Records for the exercise ::
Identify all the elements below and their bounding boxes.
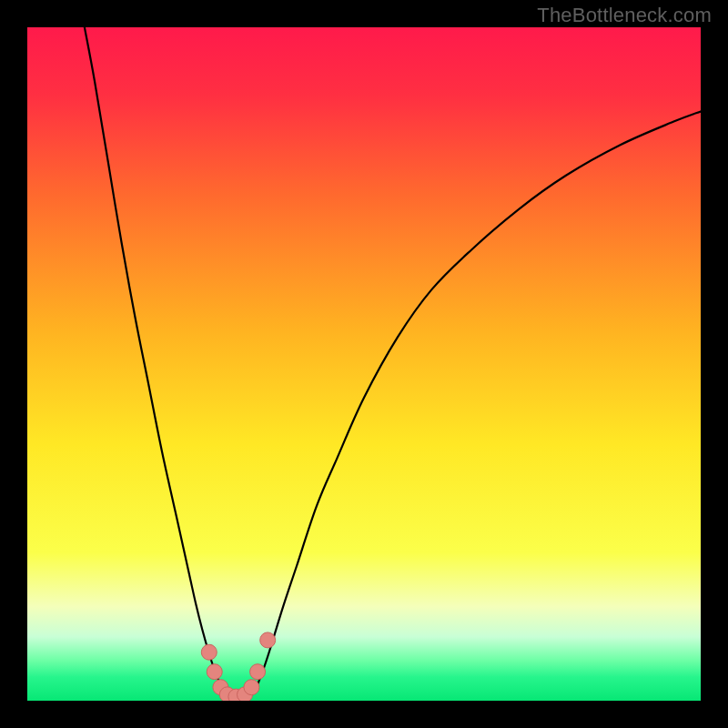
curve-left-branch xyxy=(85,27,229,697)
plot-area xyxy=(27,27,701,701)
marker-dot xyxy=(260,632,276,648)
curve-right-branch xyxy=(249,112,701,698)
marker-dot xyxy=(207,664,222,680)
marker-dot xyxy=(244,680,259,695)
watermark-text: TheBottleneck.com xyxy=(537,4,712,27)
outer-black-frame: TheBottleneck.com xyxy=(0,0,728,728)
marker-dot xyxy=(250,664,266,680)
marker-dot xyxy=(201,644,217,660)
bottleneck-curve xyxy=(27,27,701,701)
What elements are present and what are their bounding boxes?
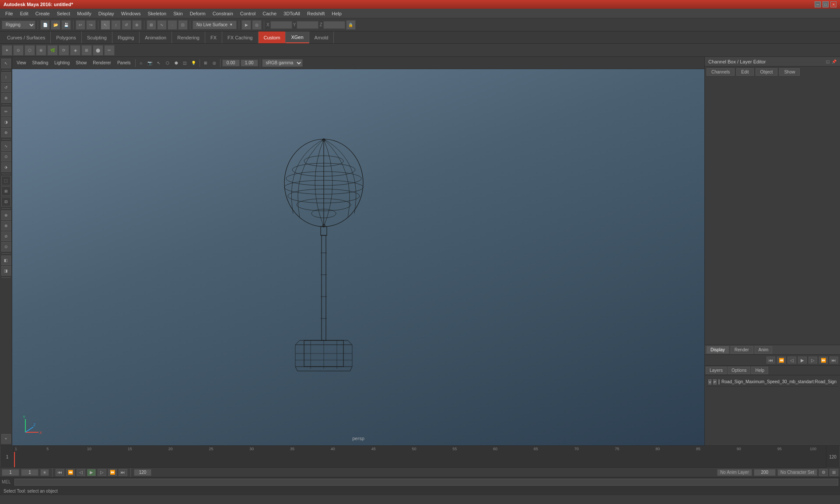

What you should do :: Copy the records exactly as they appear, leaving every picture out.

Your response ::
Identify all the elements below and their bounding boxes.
curve-left-branch xyxy=(85,27,229,697)
plot-area xyxy=(27,27,701,701)
marker-dot xyxy=(260,632,276,648)
curve-right-branch xyxy=(249,112,701,698)
marker-dot xyxy=(207,664,222,680)
marker-dot xyxy=(244,680,259,695)
watermark-text: TheBottleneck.com xyxy=(537,4,712,27)
outer-black-frame: TheBottleneck.com xyxy=(0,0,728,728)
marker-dot xyxy=(250,664,266,680)
marker-dot xyxy=(201,644,217,660)
bottleneck-curve xyxy=(27,27,701,701)
What elements are present and what are their bounding boxes?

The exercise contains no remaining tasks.